# Please delete



## chrissyp (Feb 6, 2021)

Found my answers, don't know how to delete thread


----------



## drop bear (Feb 6, 2021)




----------



## chrissyp (Feb 6, 2021)

drop bear said:


> View attachment 23625


Ah, ty, got my A and B mixed up!


----------



## _Simon_ (Feb 6, 2021)

drop bear said:


> View attachment 23625


I bloody remember that combination of buttons.... arrrgh what was it from..... Super Street Fighter 2? Or Mortal Kombat... I think it was Street Fighter, to make it the super turbo mode/speed!!!


----------



## drop bear (Feb 6, 2021)

_Simon_ said:


> I bloody remember that combination of buttons.... arrrgh what was it from..... Super Street Fighter 2? Or Mortal Kombat... I think it was Street Fighter, to make it the super turbo mode/speed!!!

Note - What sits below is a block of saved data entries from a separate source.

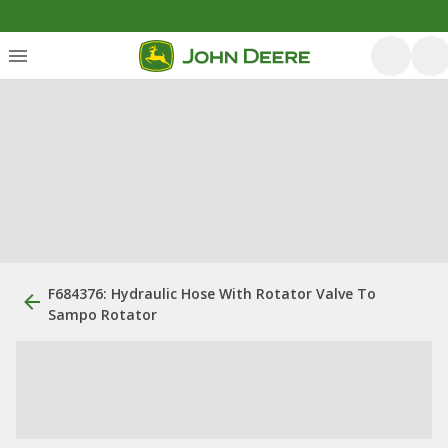
F684376: Hydraulic Hose With Rotator Valve To
Sampo Rotator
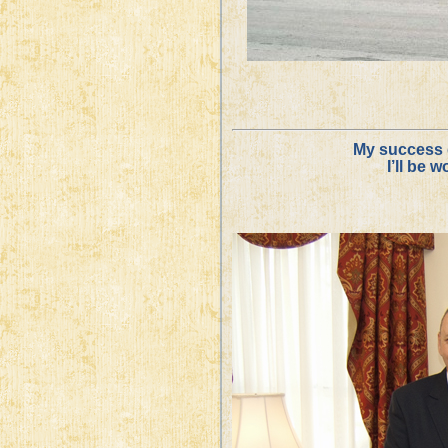
My success 
I’ll be 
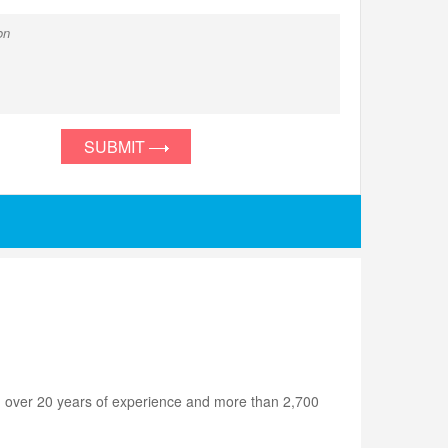
SUBMIT
h over 20 years of experience and more than 2,700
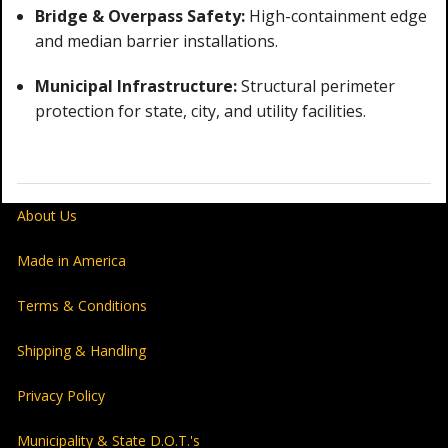
Bridge & Overpass Safety:
High-containment edge
and median barrier installations.
Municipal Infrastructure:
Structural perimeter
protection for state, city, and utility facilities.
About Us
Made in America
Terms & Conditions
Shipping & Handling
Privacy Policy
Municipality & State D.O.T.'s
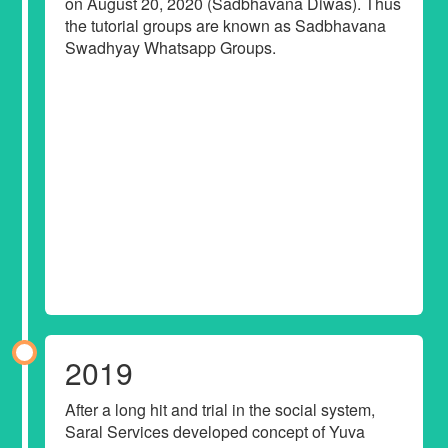
on August 20, 2020 (Sadbhavana Diwas). Thus
the tutorial groups are known as Sadbhavana
Swadhyay Whatsapp Groups.
2019
After a long hit and trial in the social system,
Saral Services developed concept of Yuva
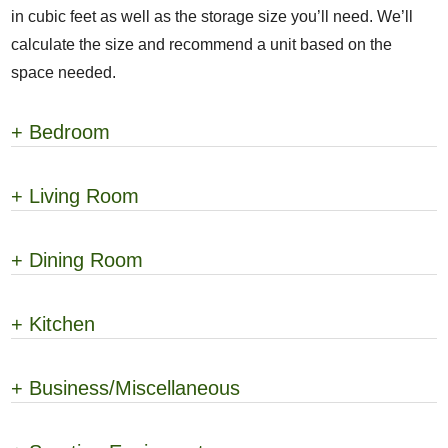
in cubic feet as well as the storage size you’ll need. We’ll
calculate the size and recommend a unit based on the
space needed.
+
Bedroom
+
Living Room
+
Dining Room
+
Kitchen
+
Business/Miscellaneous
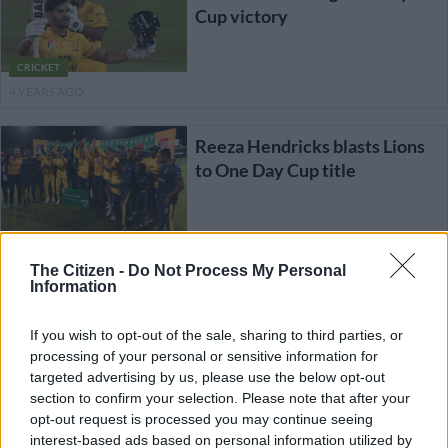
Cup victory
CRICKET
4 YEARS AGO
Reeza Hendricks blasts Lions
to One Day Cup title
CRICKET
The Citizen -
Do Not Process My Personal
4 YEARS AGO
Information
Lions gear up for battle against
If you wish to opt-out of the sale, sharing to third parties, or
in-form Titans in One Day Cup
processing of your personal or sensitive information for
final
targeted advertising by us, please use the below opt-out
section to confirm your selection. Please note that after your
opt-out request is processed you may continue seeing
CRICKET
interest-based ads based on personal information utilized by
4 YEARS AGO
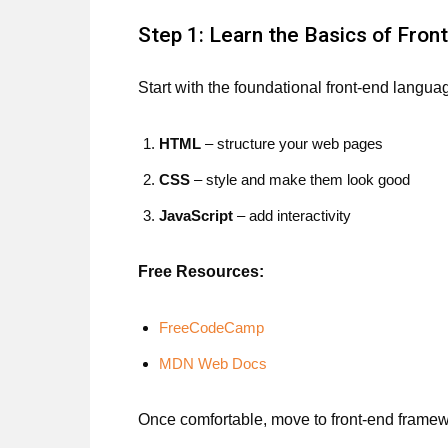
Step 1: Learn the Basics of Fron
Start with the foundational front-end langua
HTML
– structure your web pages
CSS
– style and make them look good
JavaScript
– add interactivity
Free Resources:
FreeCodeCamp
MDN Web Docs
Once comfortable, move to front-end framew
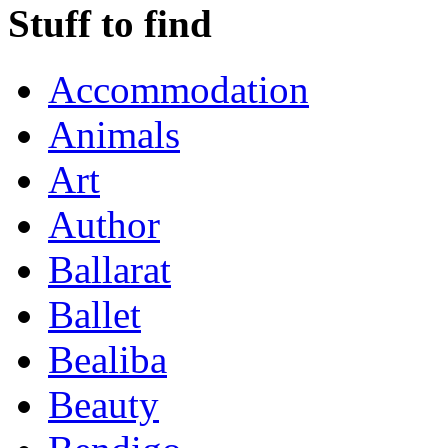
Stuff to find
Accommodation
Animals
Art
Author
Ballarat
Ballet
Bealiba
Beauty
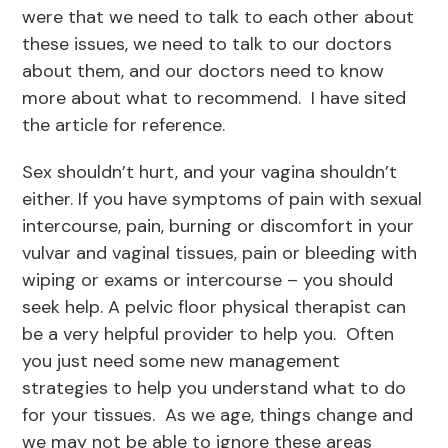
were that we need to talk to each other about
these issues, we need to talk to our doctors
about them, and our doctors need to know
more about what to recommend. I have sited
the article for reference.
Sex shouldn’t hurt, and your vagina shouldn’t
either. If you have symptoms of pain with sexual
intercourse, pain, burning or discomfort in your
vulvar and vaginal tissues, pain or bleeding with
wiping or exams or intercourse – you should
seek help. A pelvic floor physical therapist can
be a very helpful provider to help you. Often
you just need some new management
strategies to help you understand what to do
for your tissues. As we age, things change and
we may not be able to ignore these areas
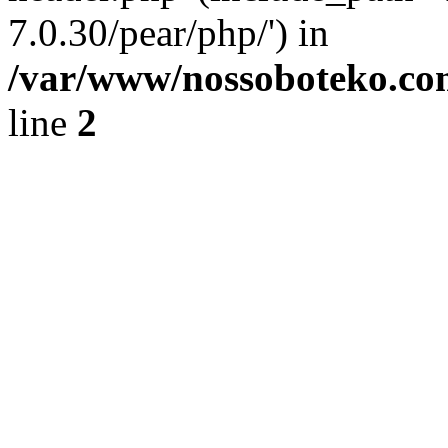
7.0.30/pear/php/') in
/var/www/nossoboteko.co
line
2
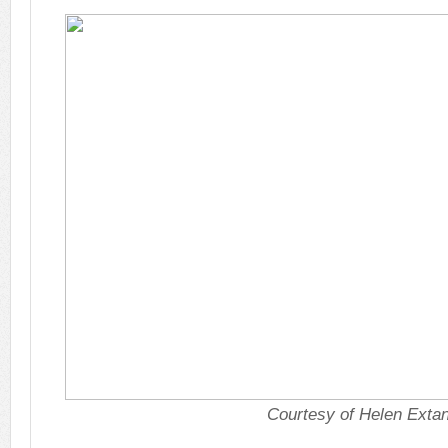
Courtesy of Helen Exta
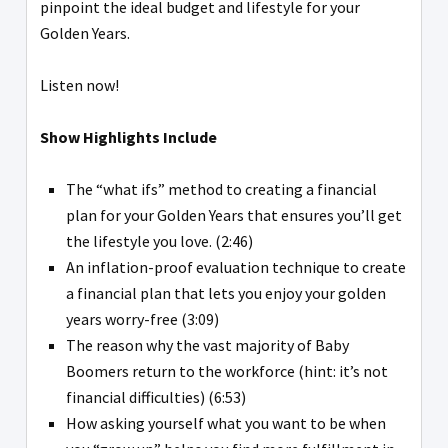
pinpoint the ideal budget and lifestyle for your
Golden Years.
Listen now!
Show Highlights Include
The “what ifs” method to creating a financial
plan for your Golden Years that ensures you’ll get
the lifestyle you love. (2:46)
An inflation-proof evaluation technique to create
a financial plan that lets you enjoy your golden
years worry-free (3:09)
The reason why the vast majority of Baby
Boomers return to the workforce (hint: it’s not
financial difficulties) (6:53)
How asking yourself what you want to be when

That is the universal cheat code. It works everywhere.


----------



## Dirty Dog (Feb 6, 2021)

You cannot delete threads.


----------



## _Simon_ (Feb 6, 2021)

drop bear said:


> That is the universal cheat code. It works everywhere.


Ahhh yes just looked it up, referred to as the "Konami code" haha, a very common cheat code


----------



## Monkey Turned Wolf (Feb 7, 2021)

_Simon_ said:


> Ahhh yes just looked it up, referred to as the "Konami code" haha, a very common cheat code


It works everywhere. Including a game that I made (and never released). It gives developers access to run 4x speed and through obstacle, in order to get to/test certain bugs without having to complete the playthrough each time.


----------



## Gerry Seymour (Feb 7, 2021)

drop bear said:


> That is the universal cheat code. It works everywhere.


Except in Windows. Nothing works all the time in Windows.


----------



## punisher73 (Feb 7, 2021)

_Simon_ said:


> I bloody remember that combination of buttons.... arrrgh what was it from..... Super Street Fighter 2? Or Mortal Kombat... I think it was Street Fighter, to make it the super turbo mode/speed!!!



I first learned that code for "Super Contra" on nintendo


----------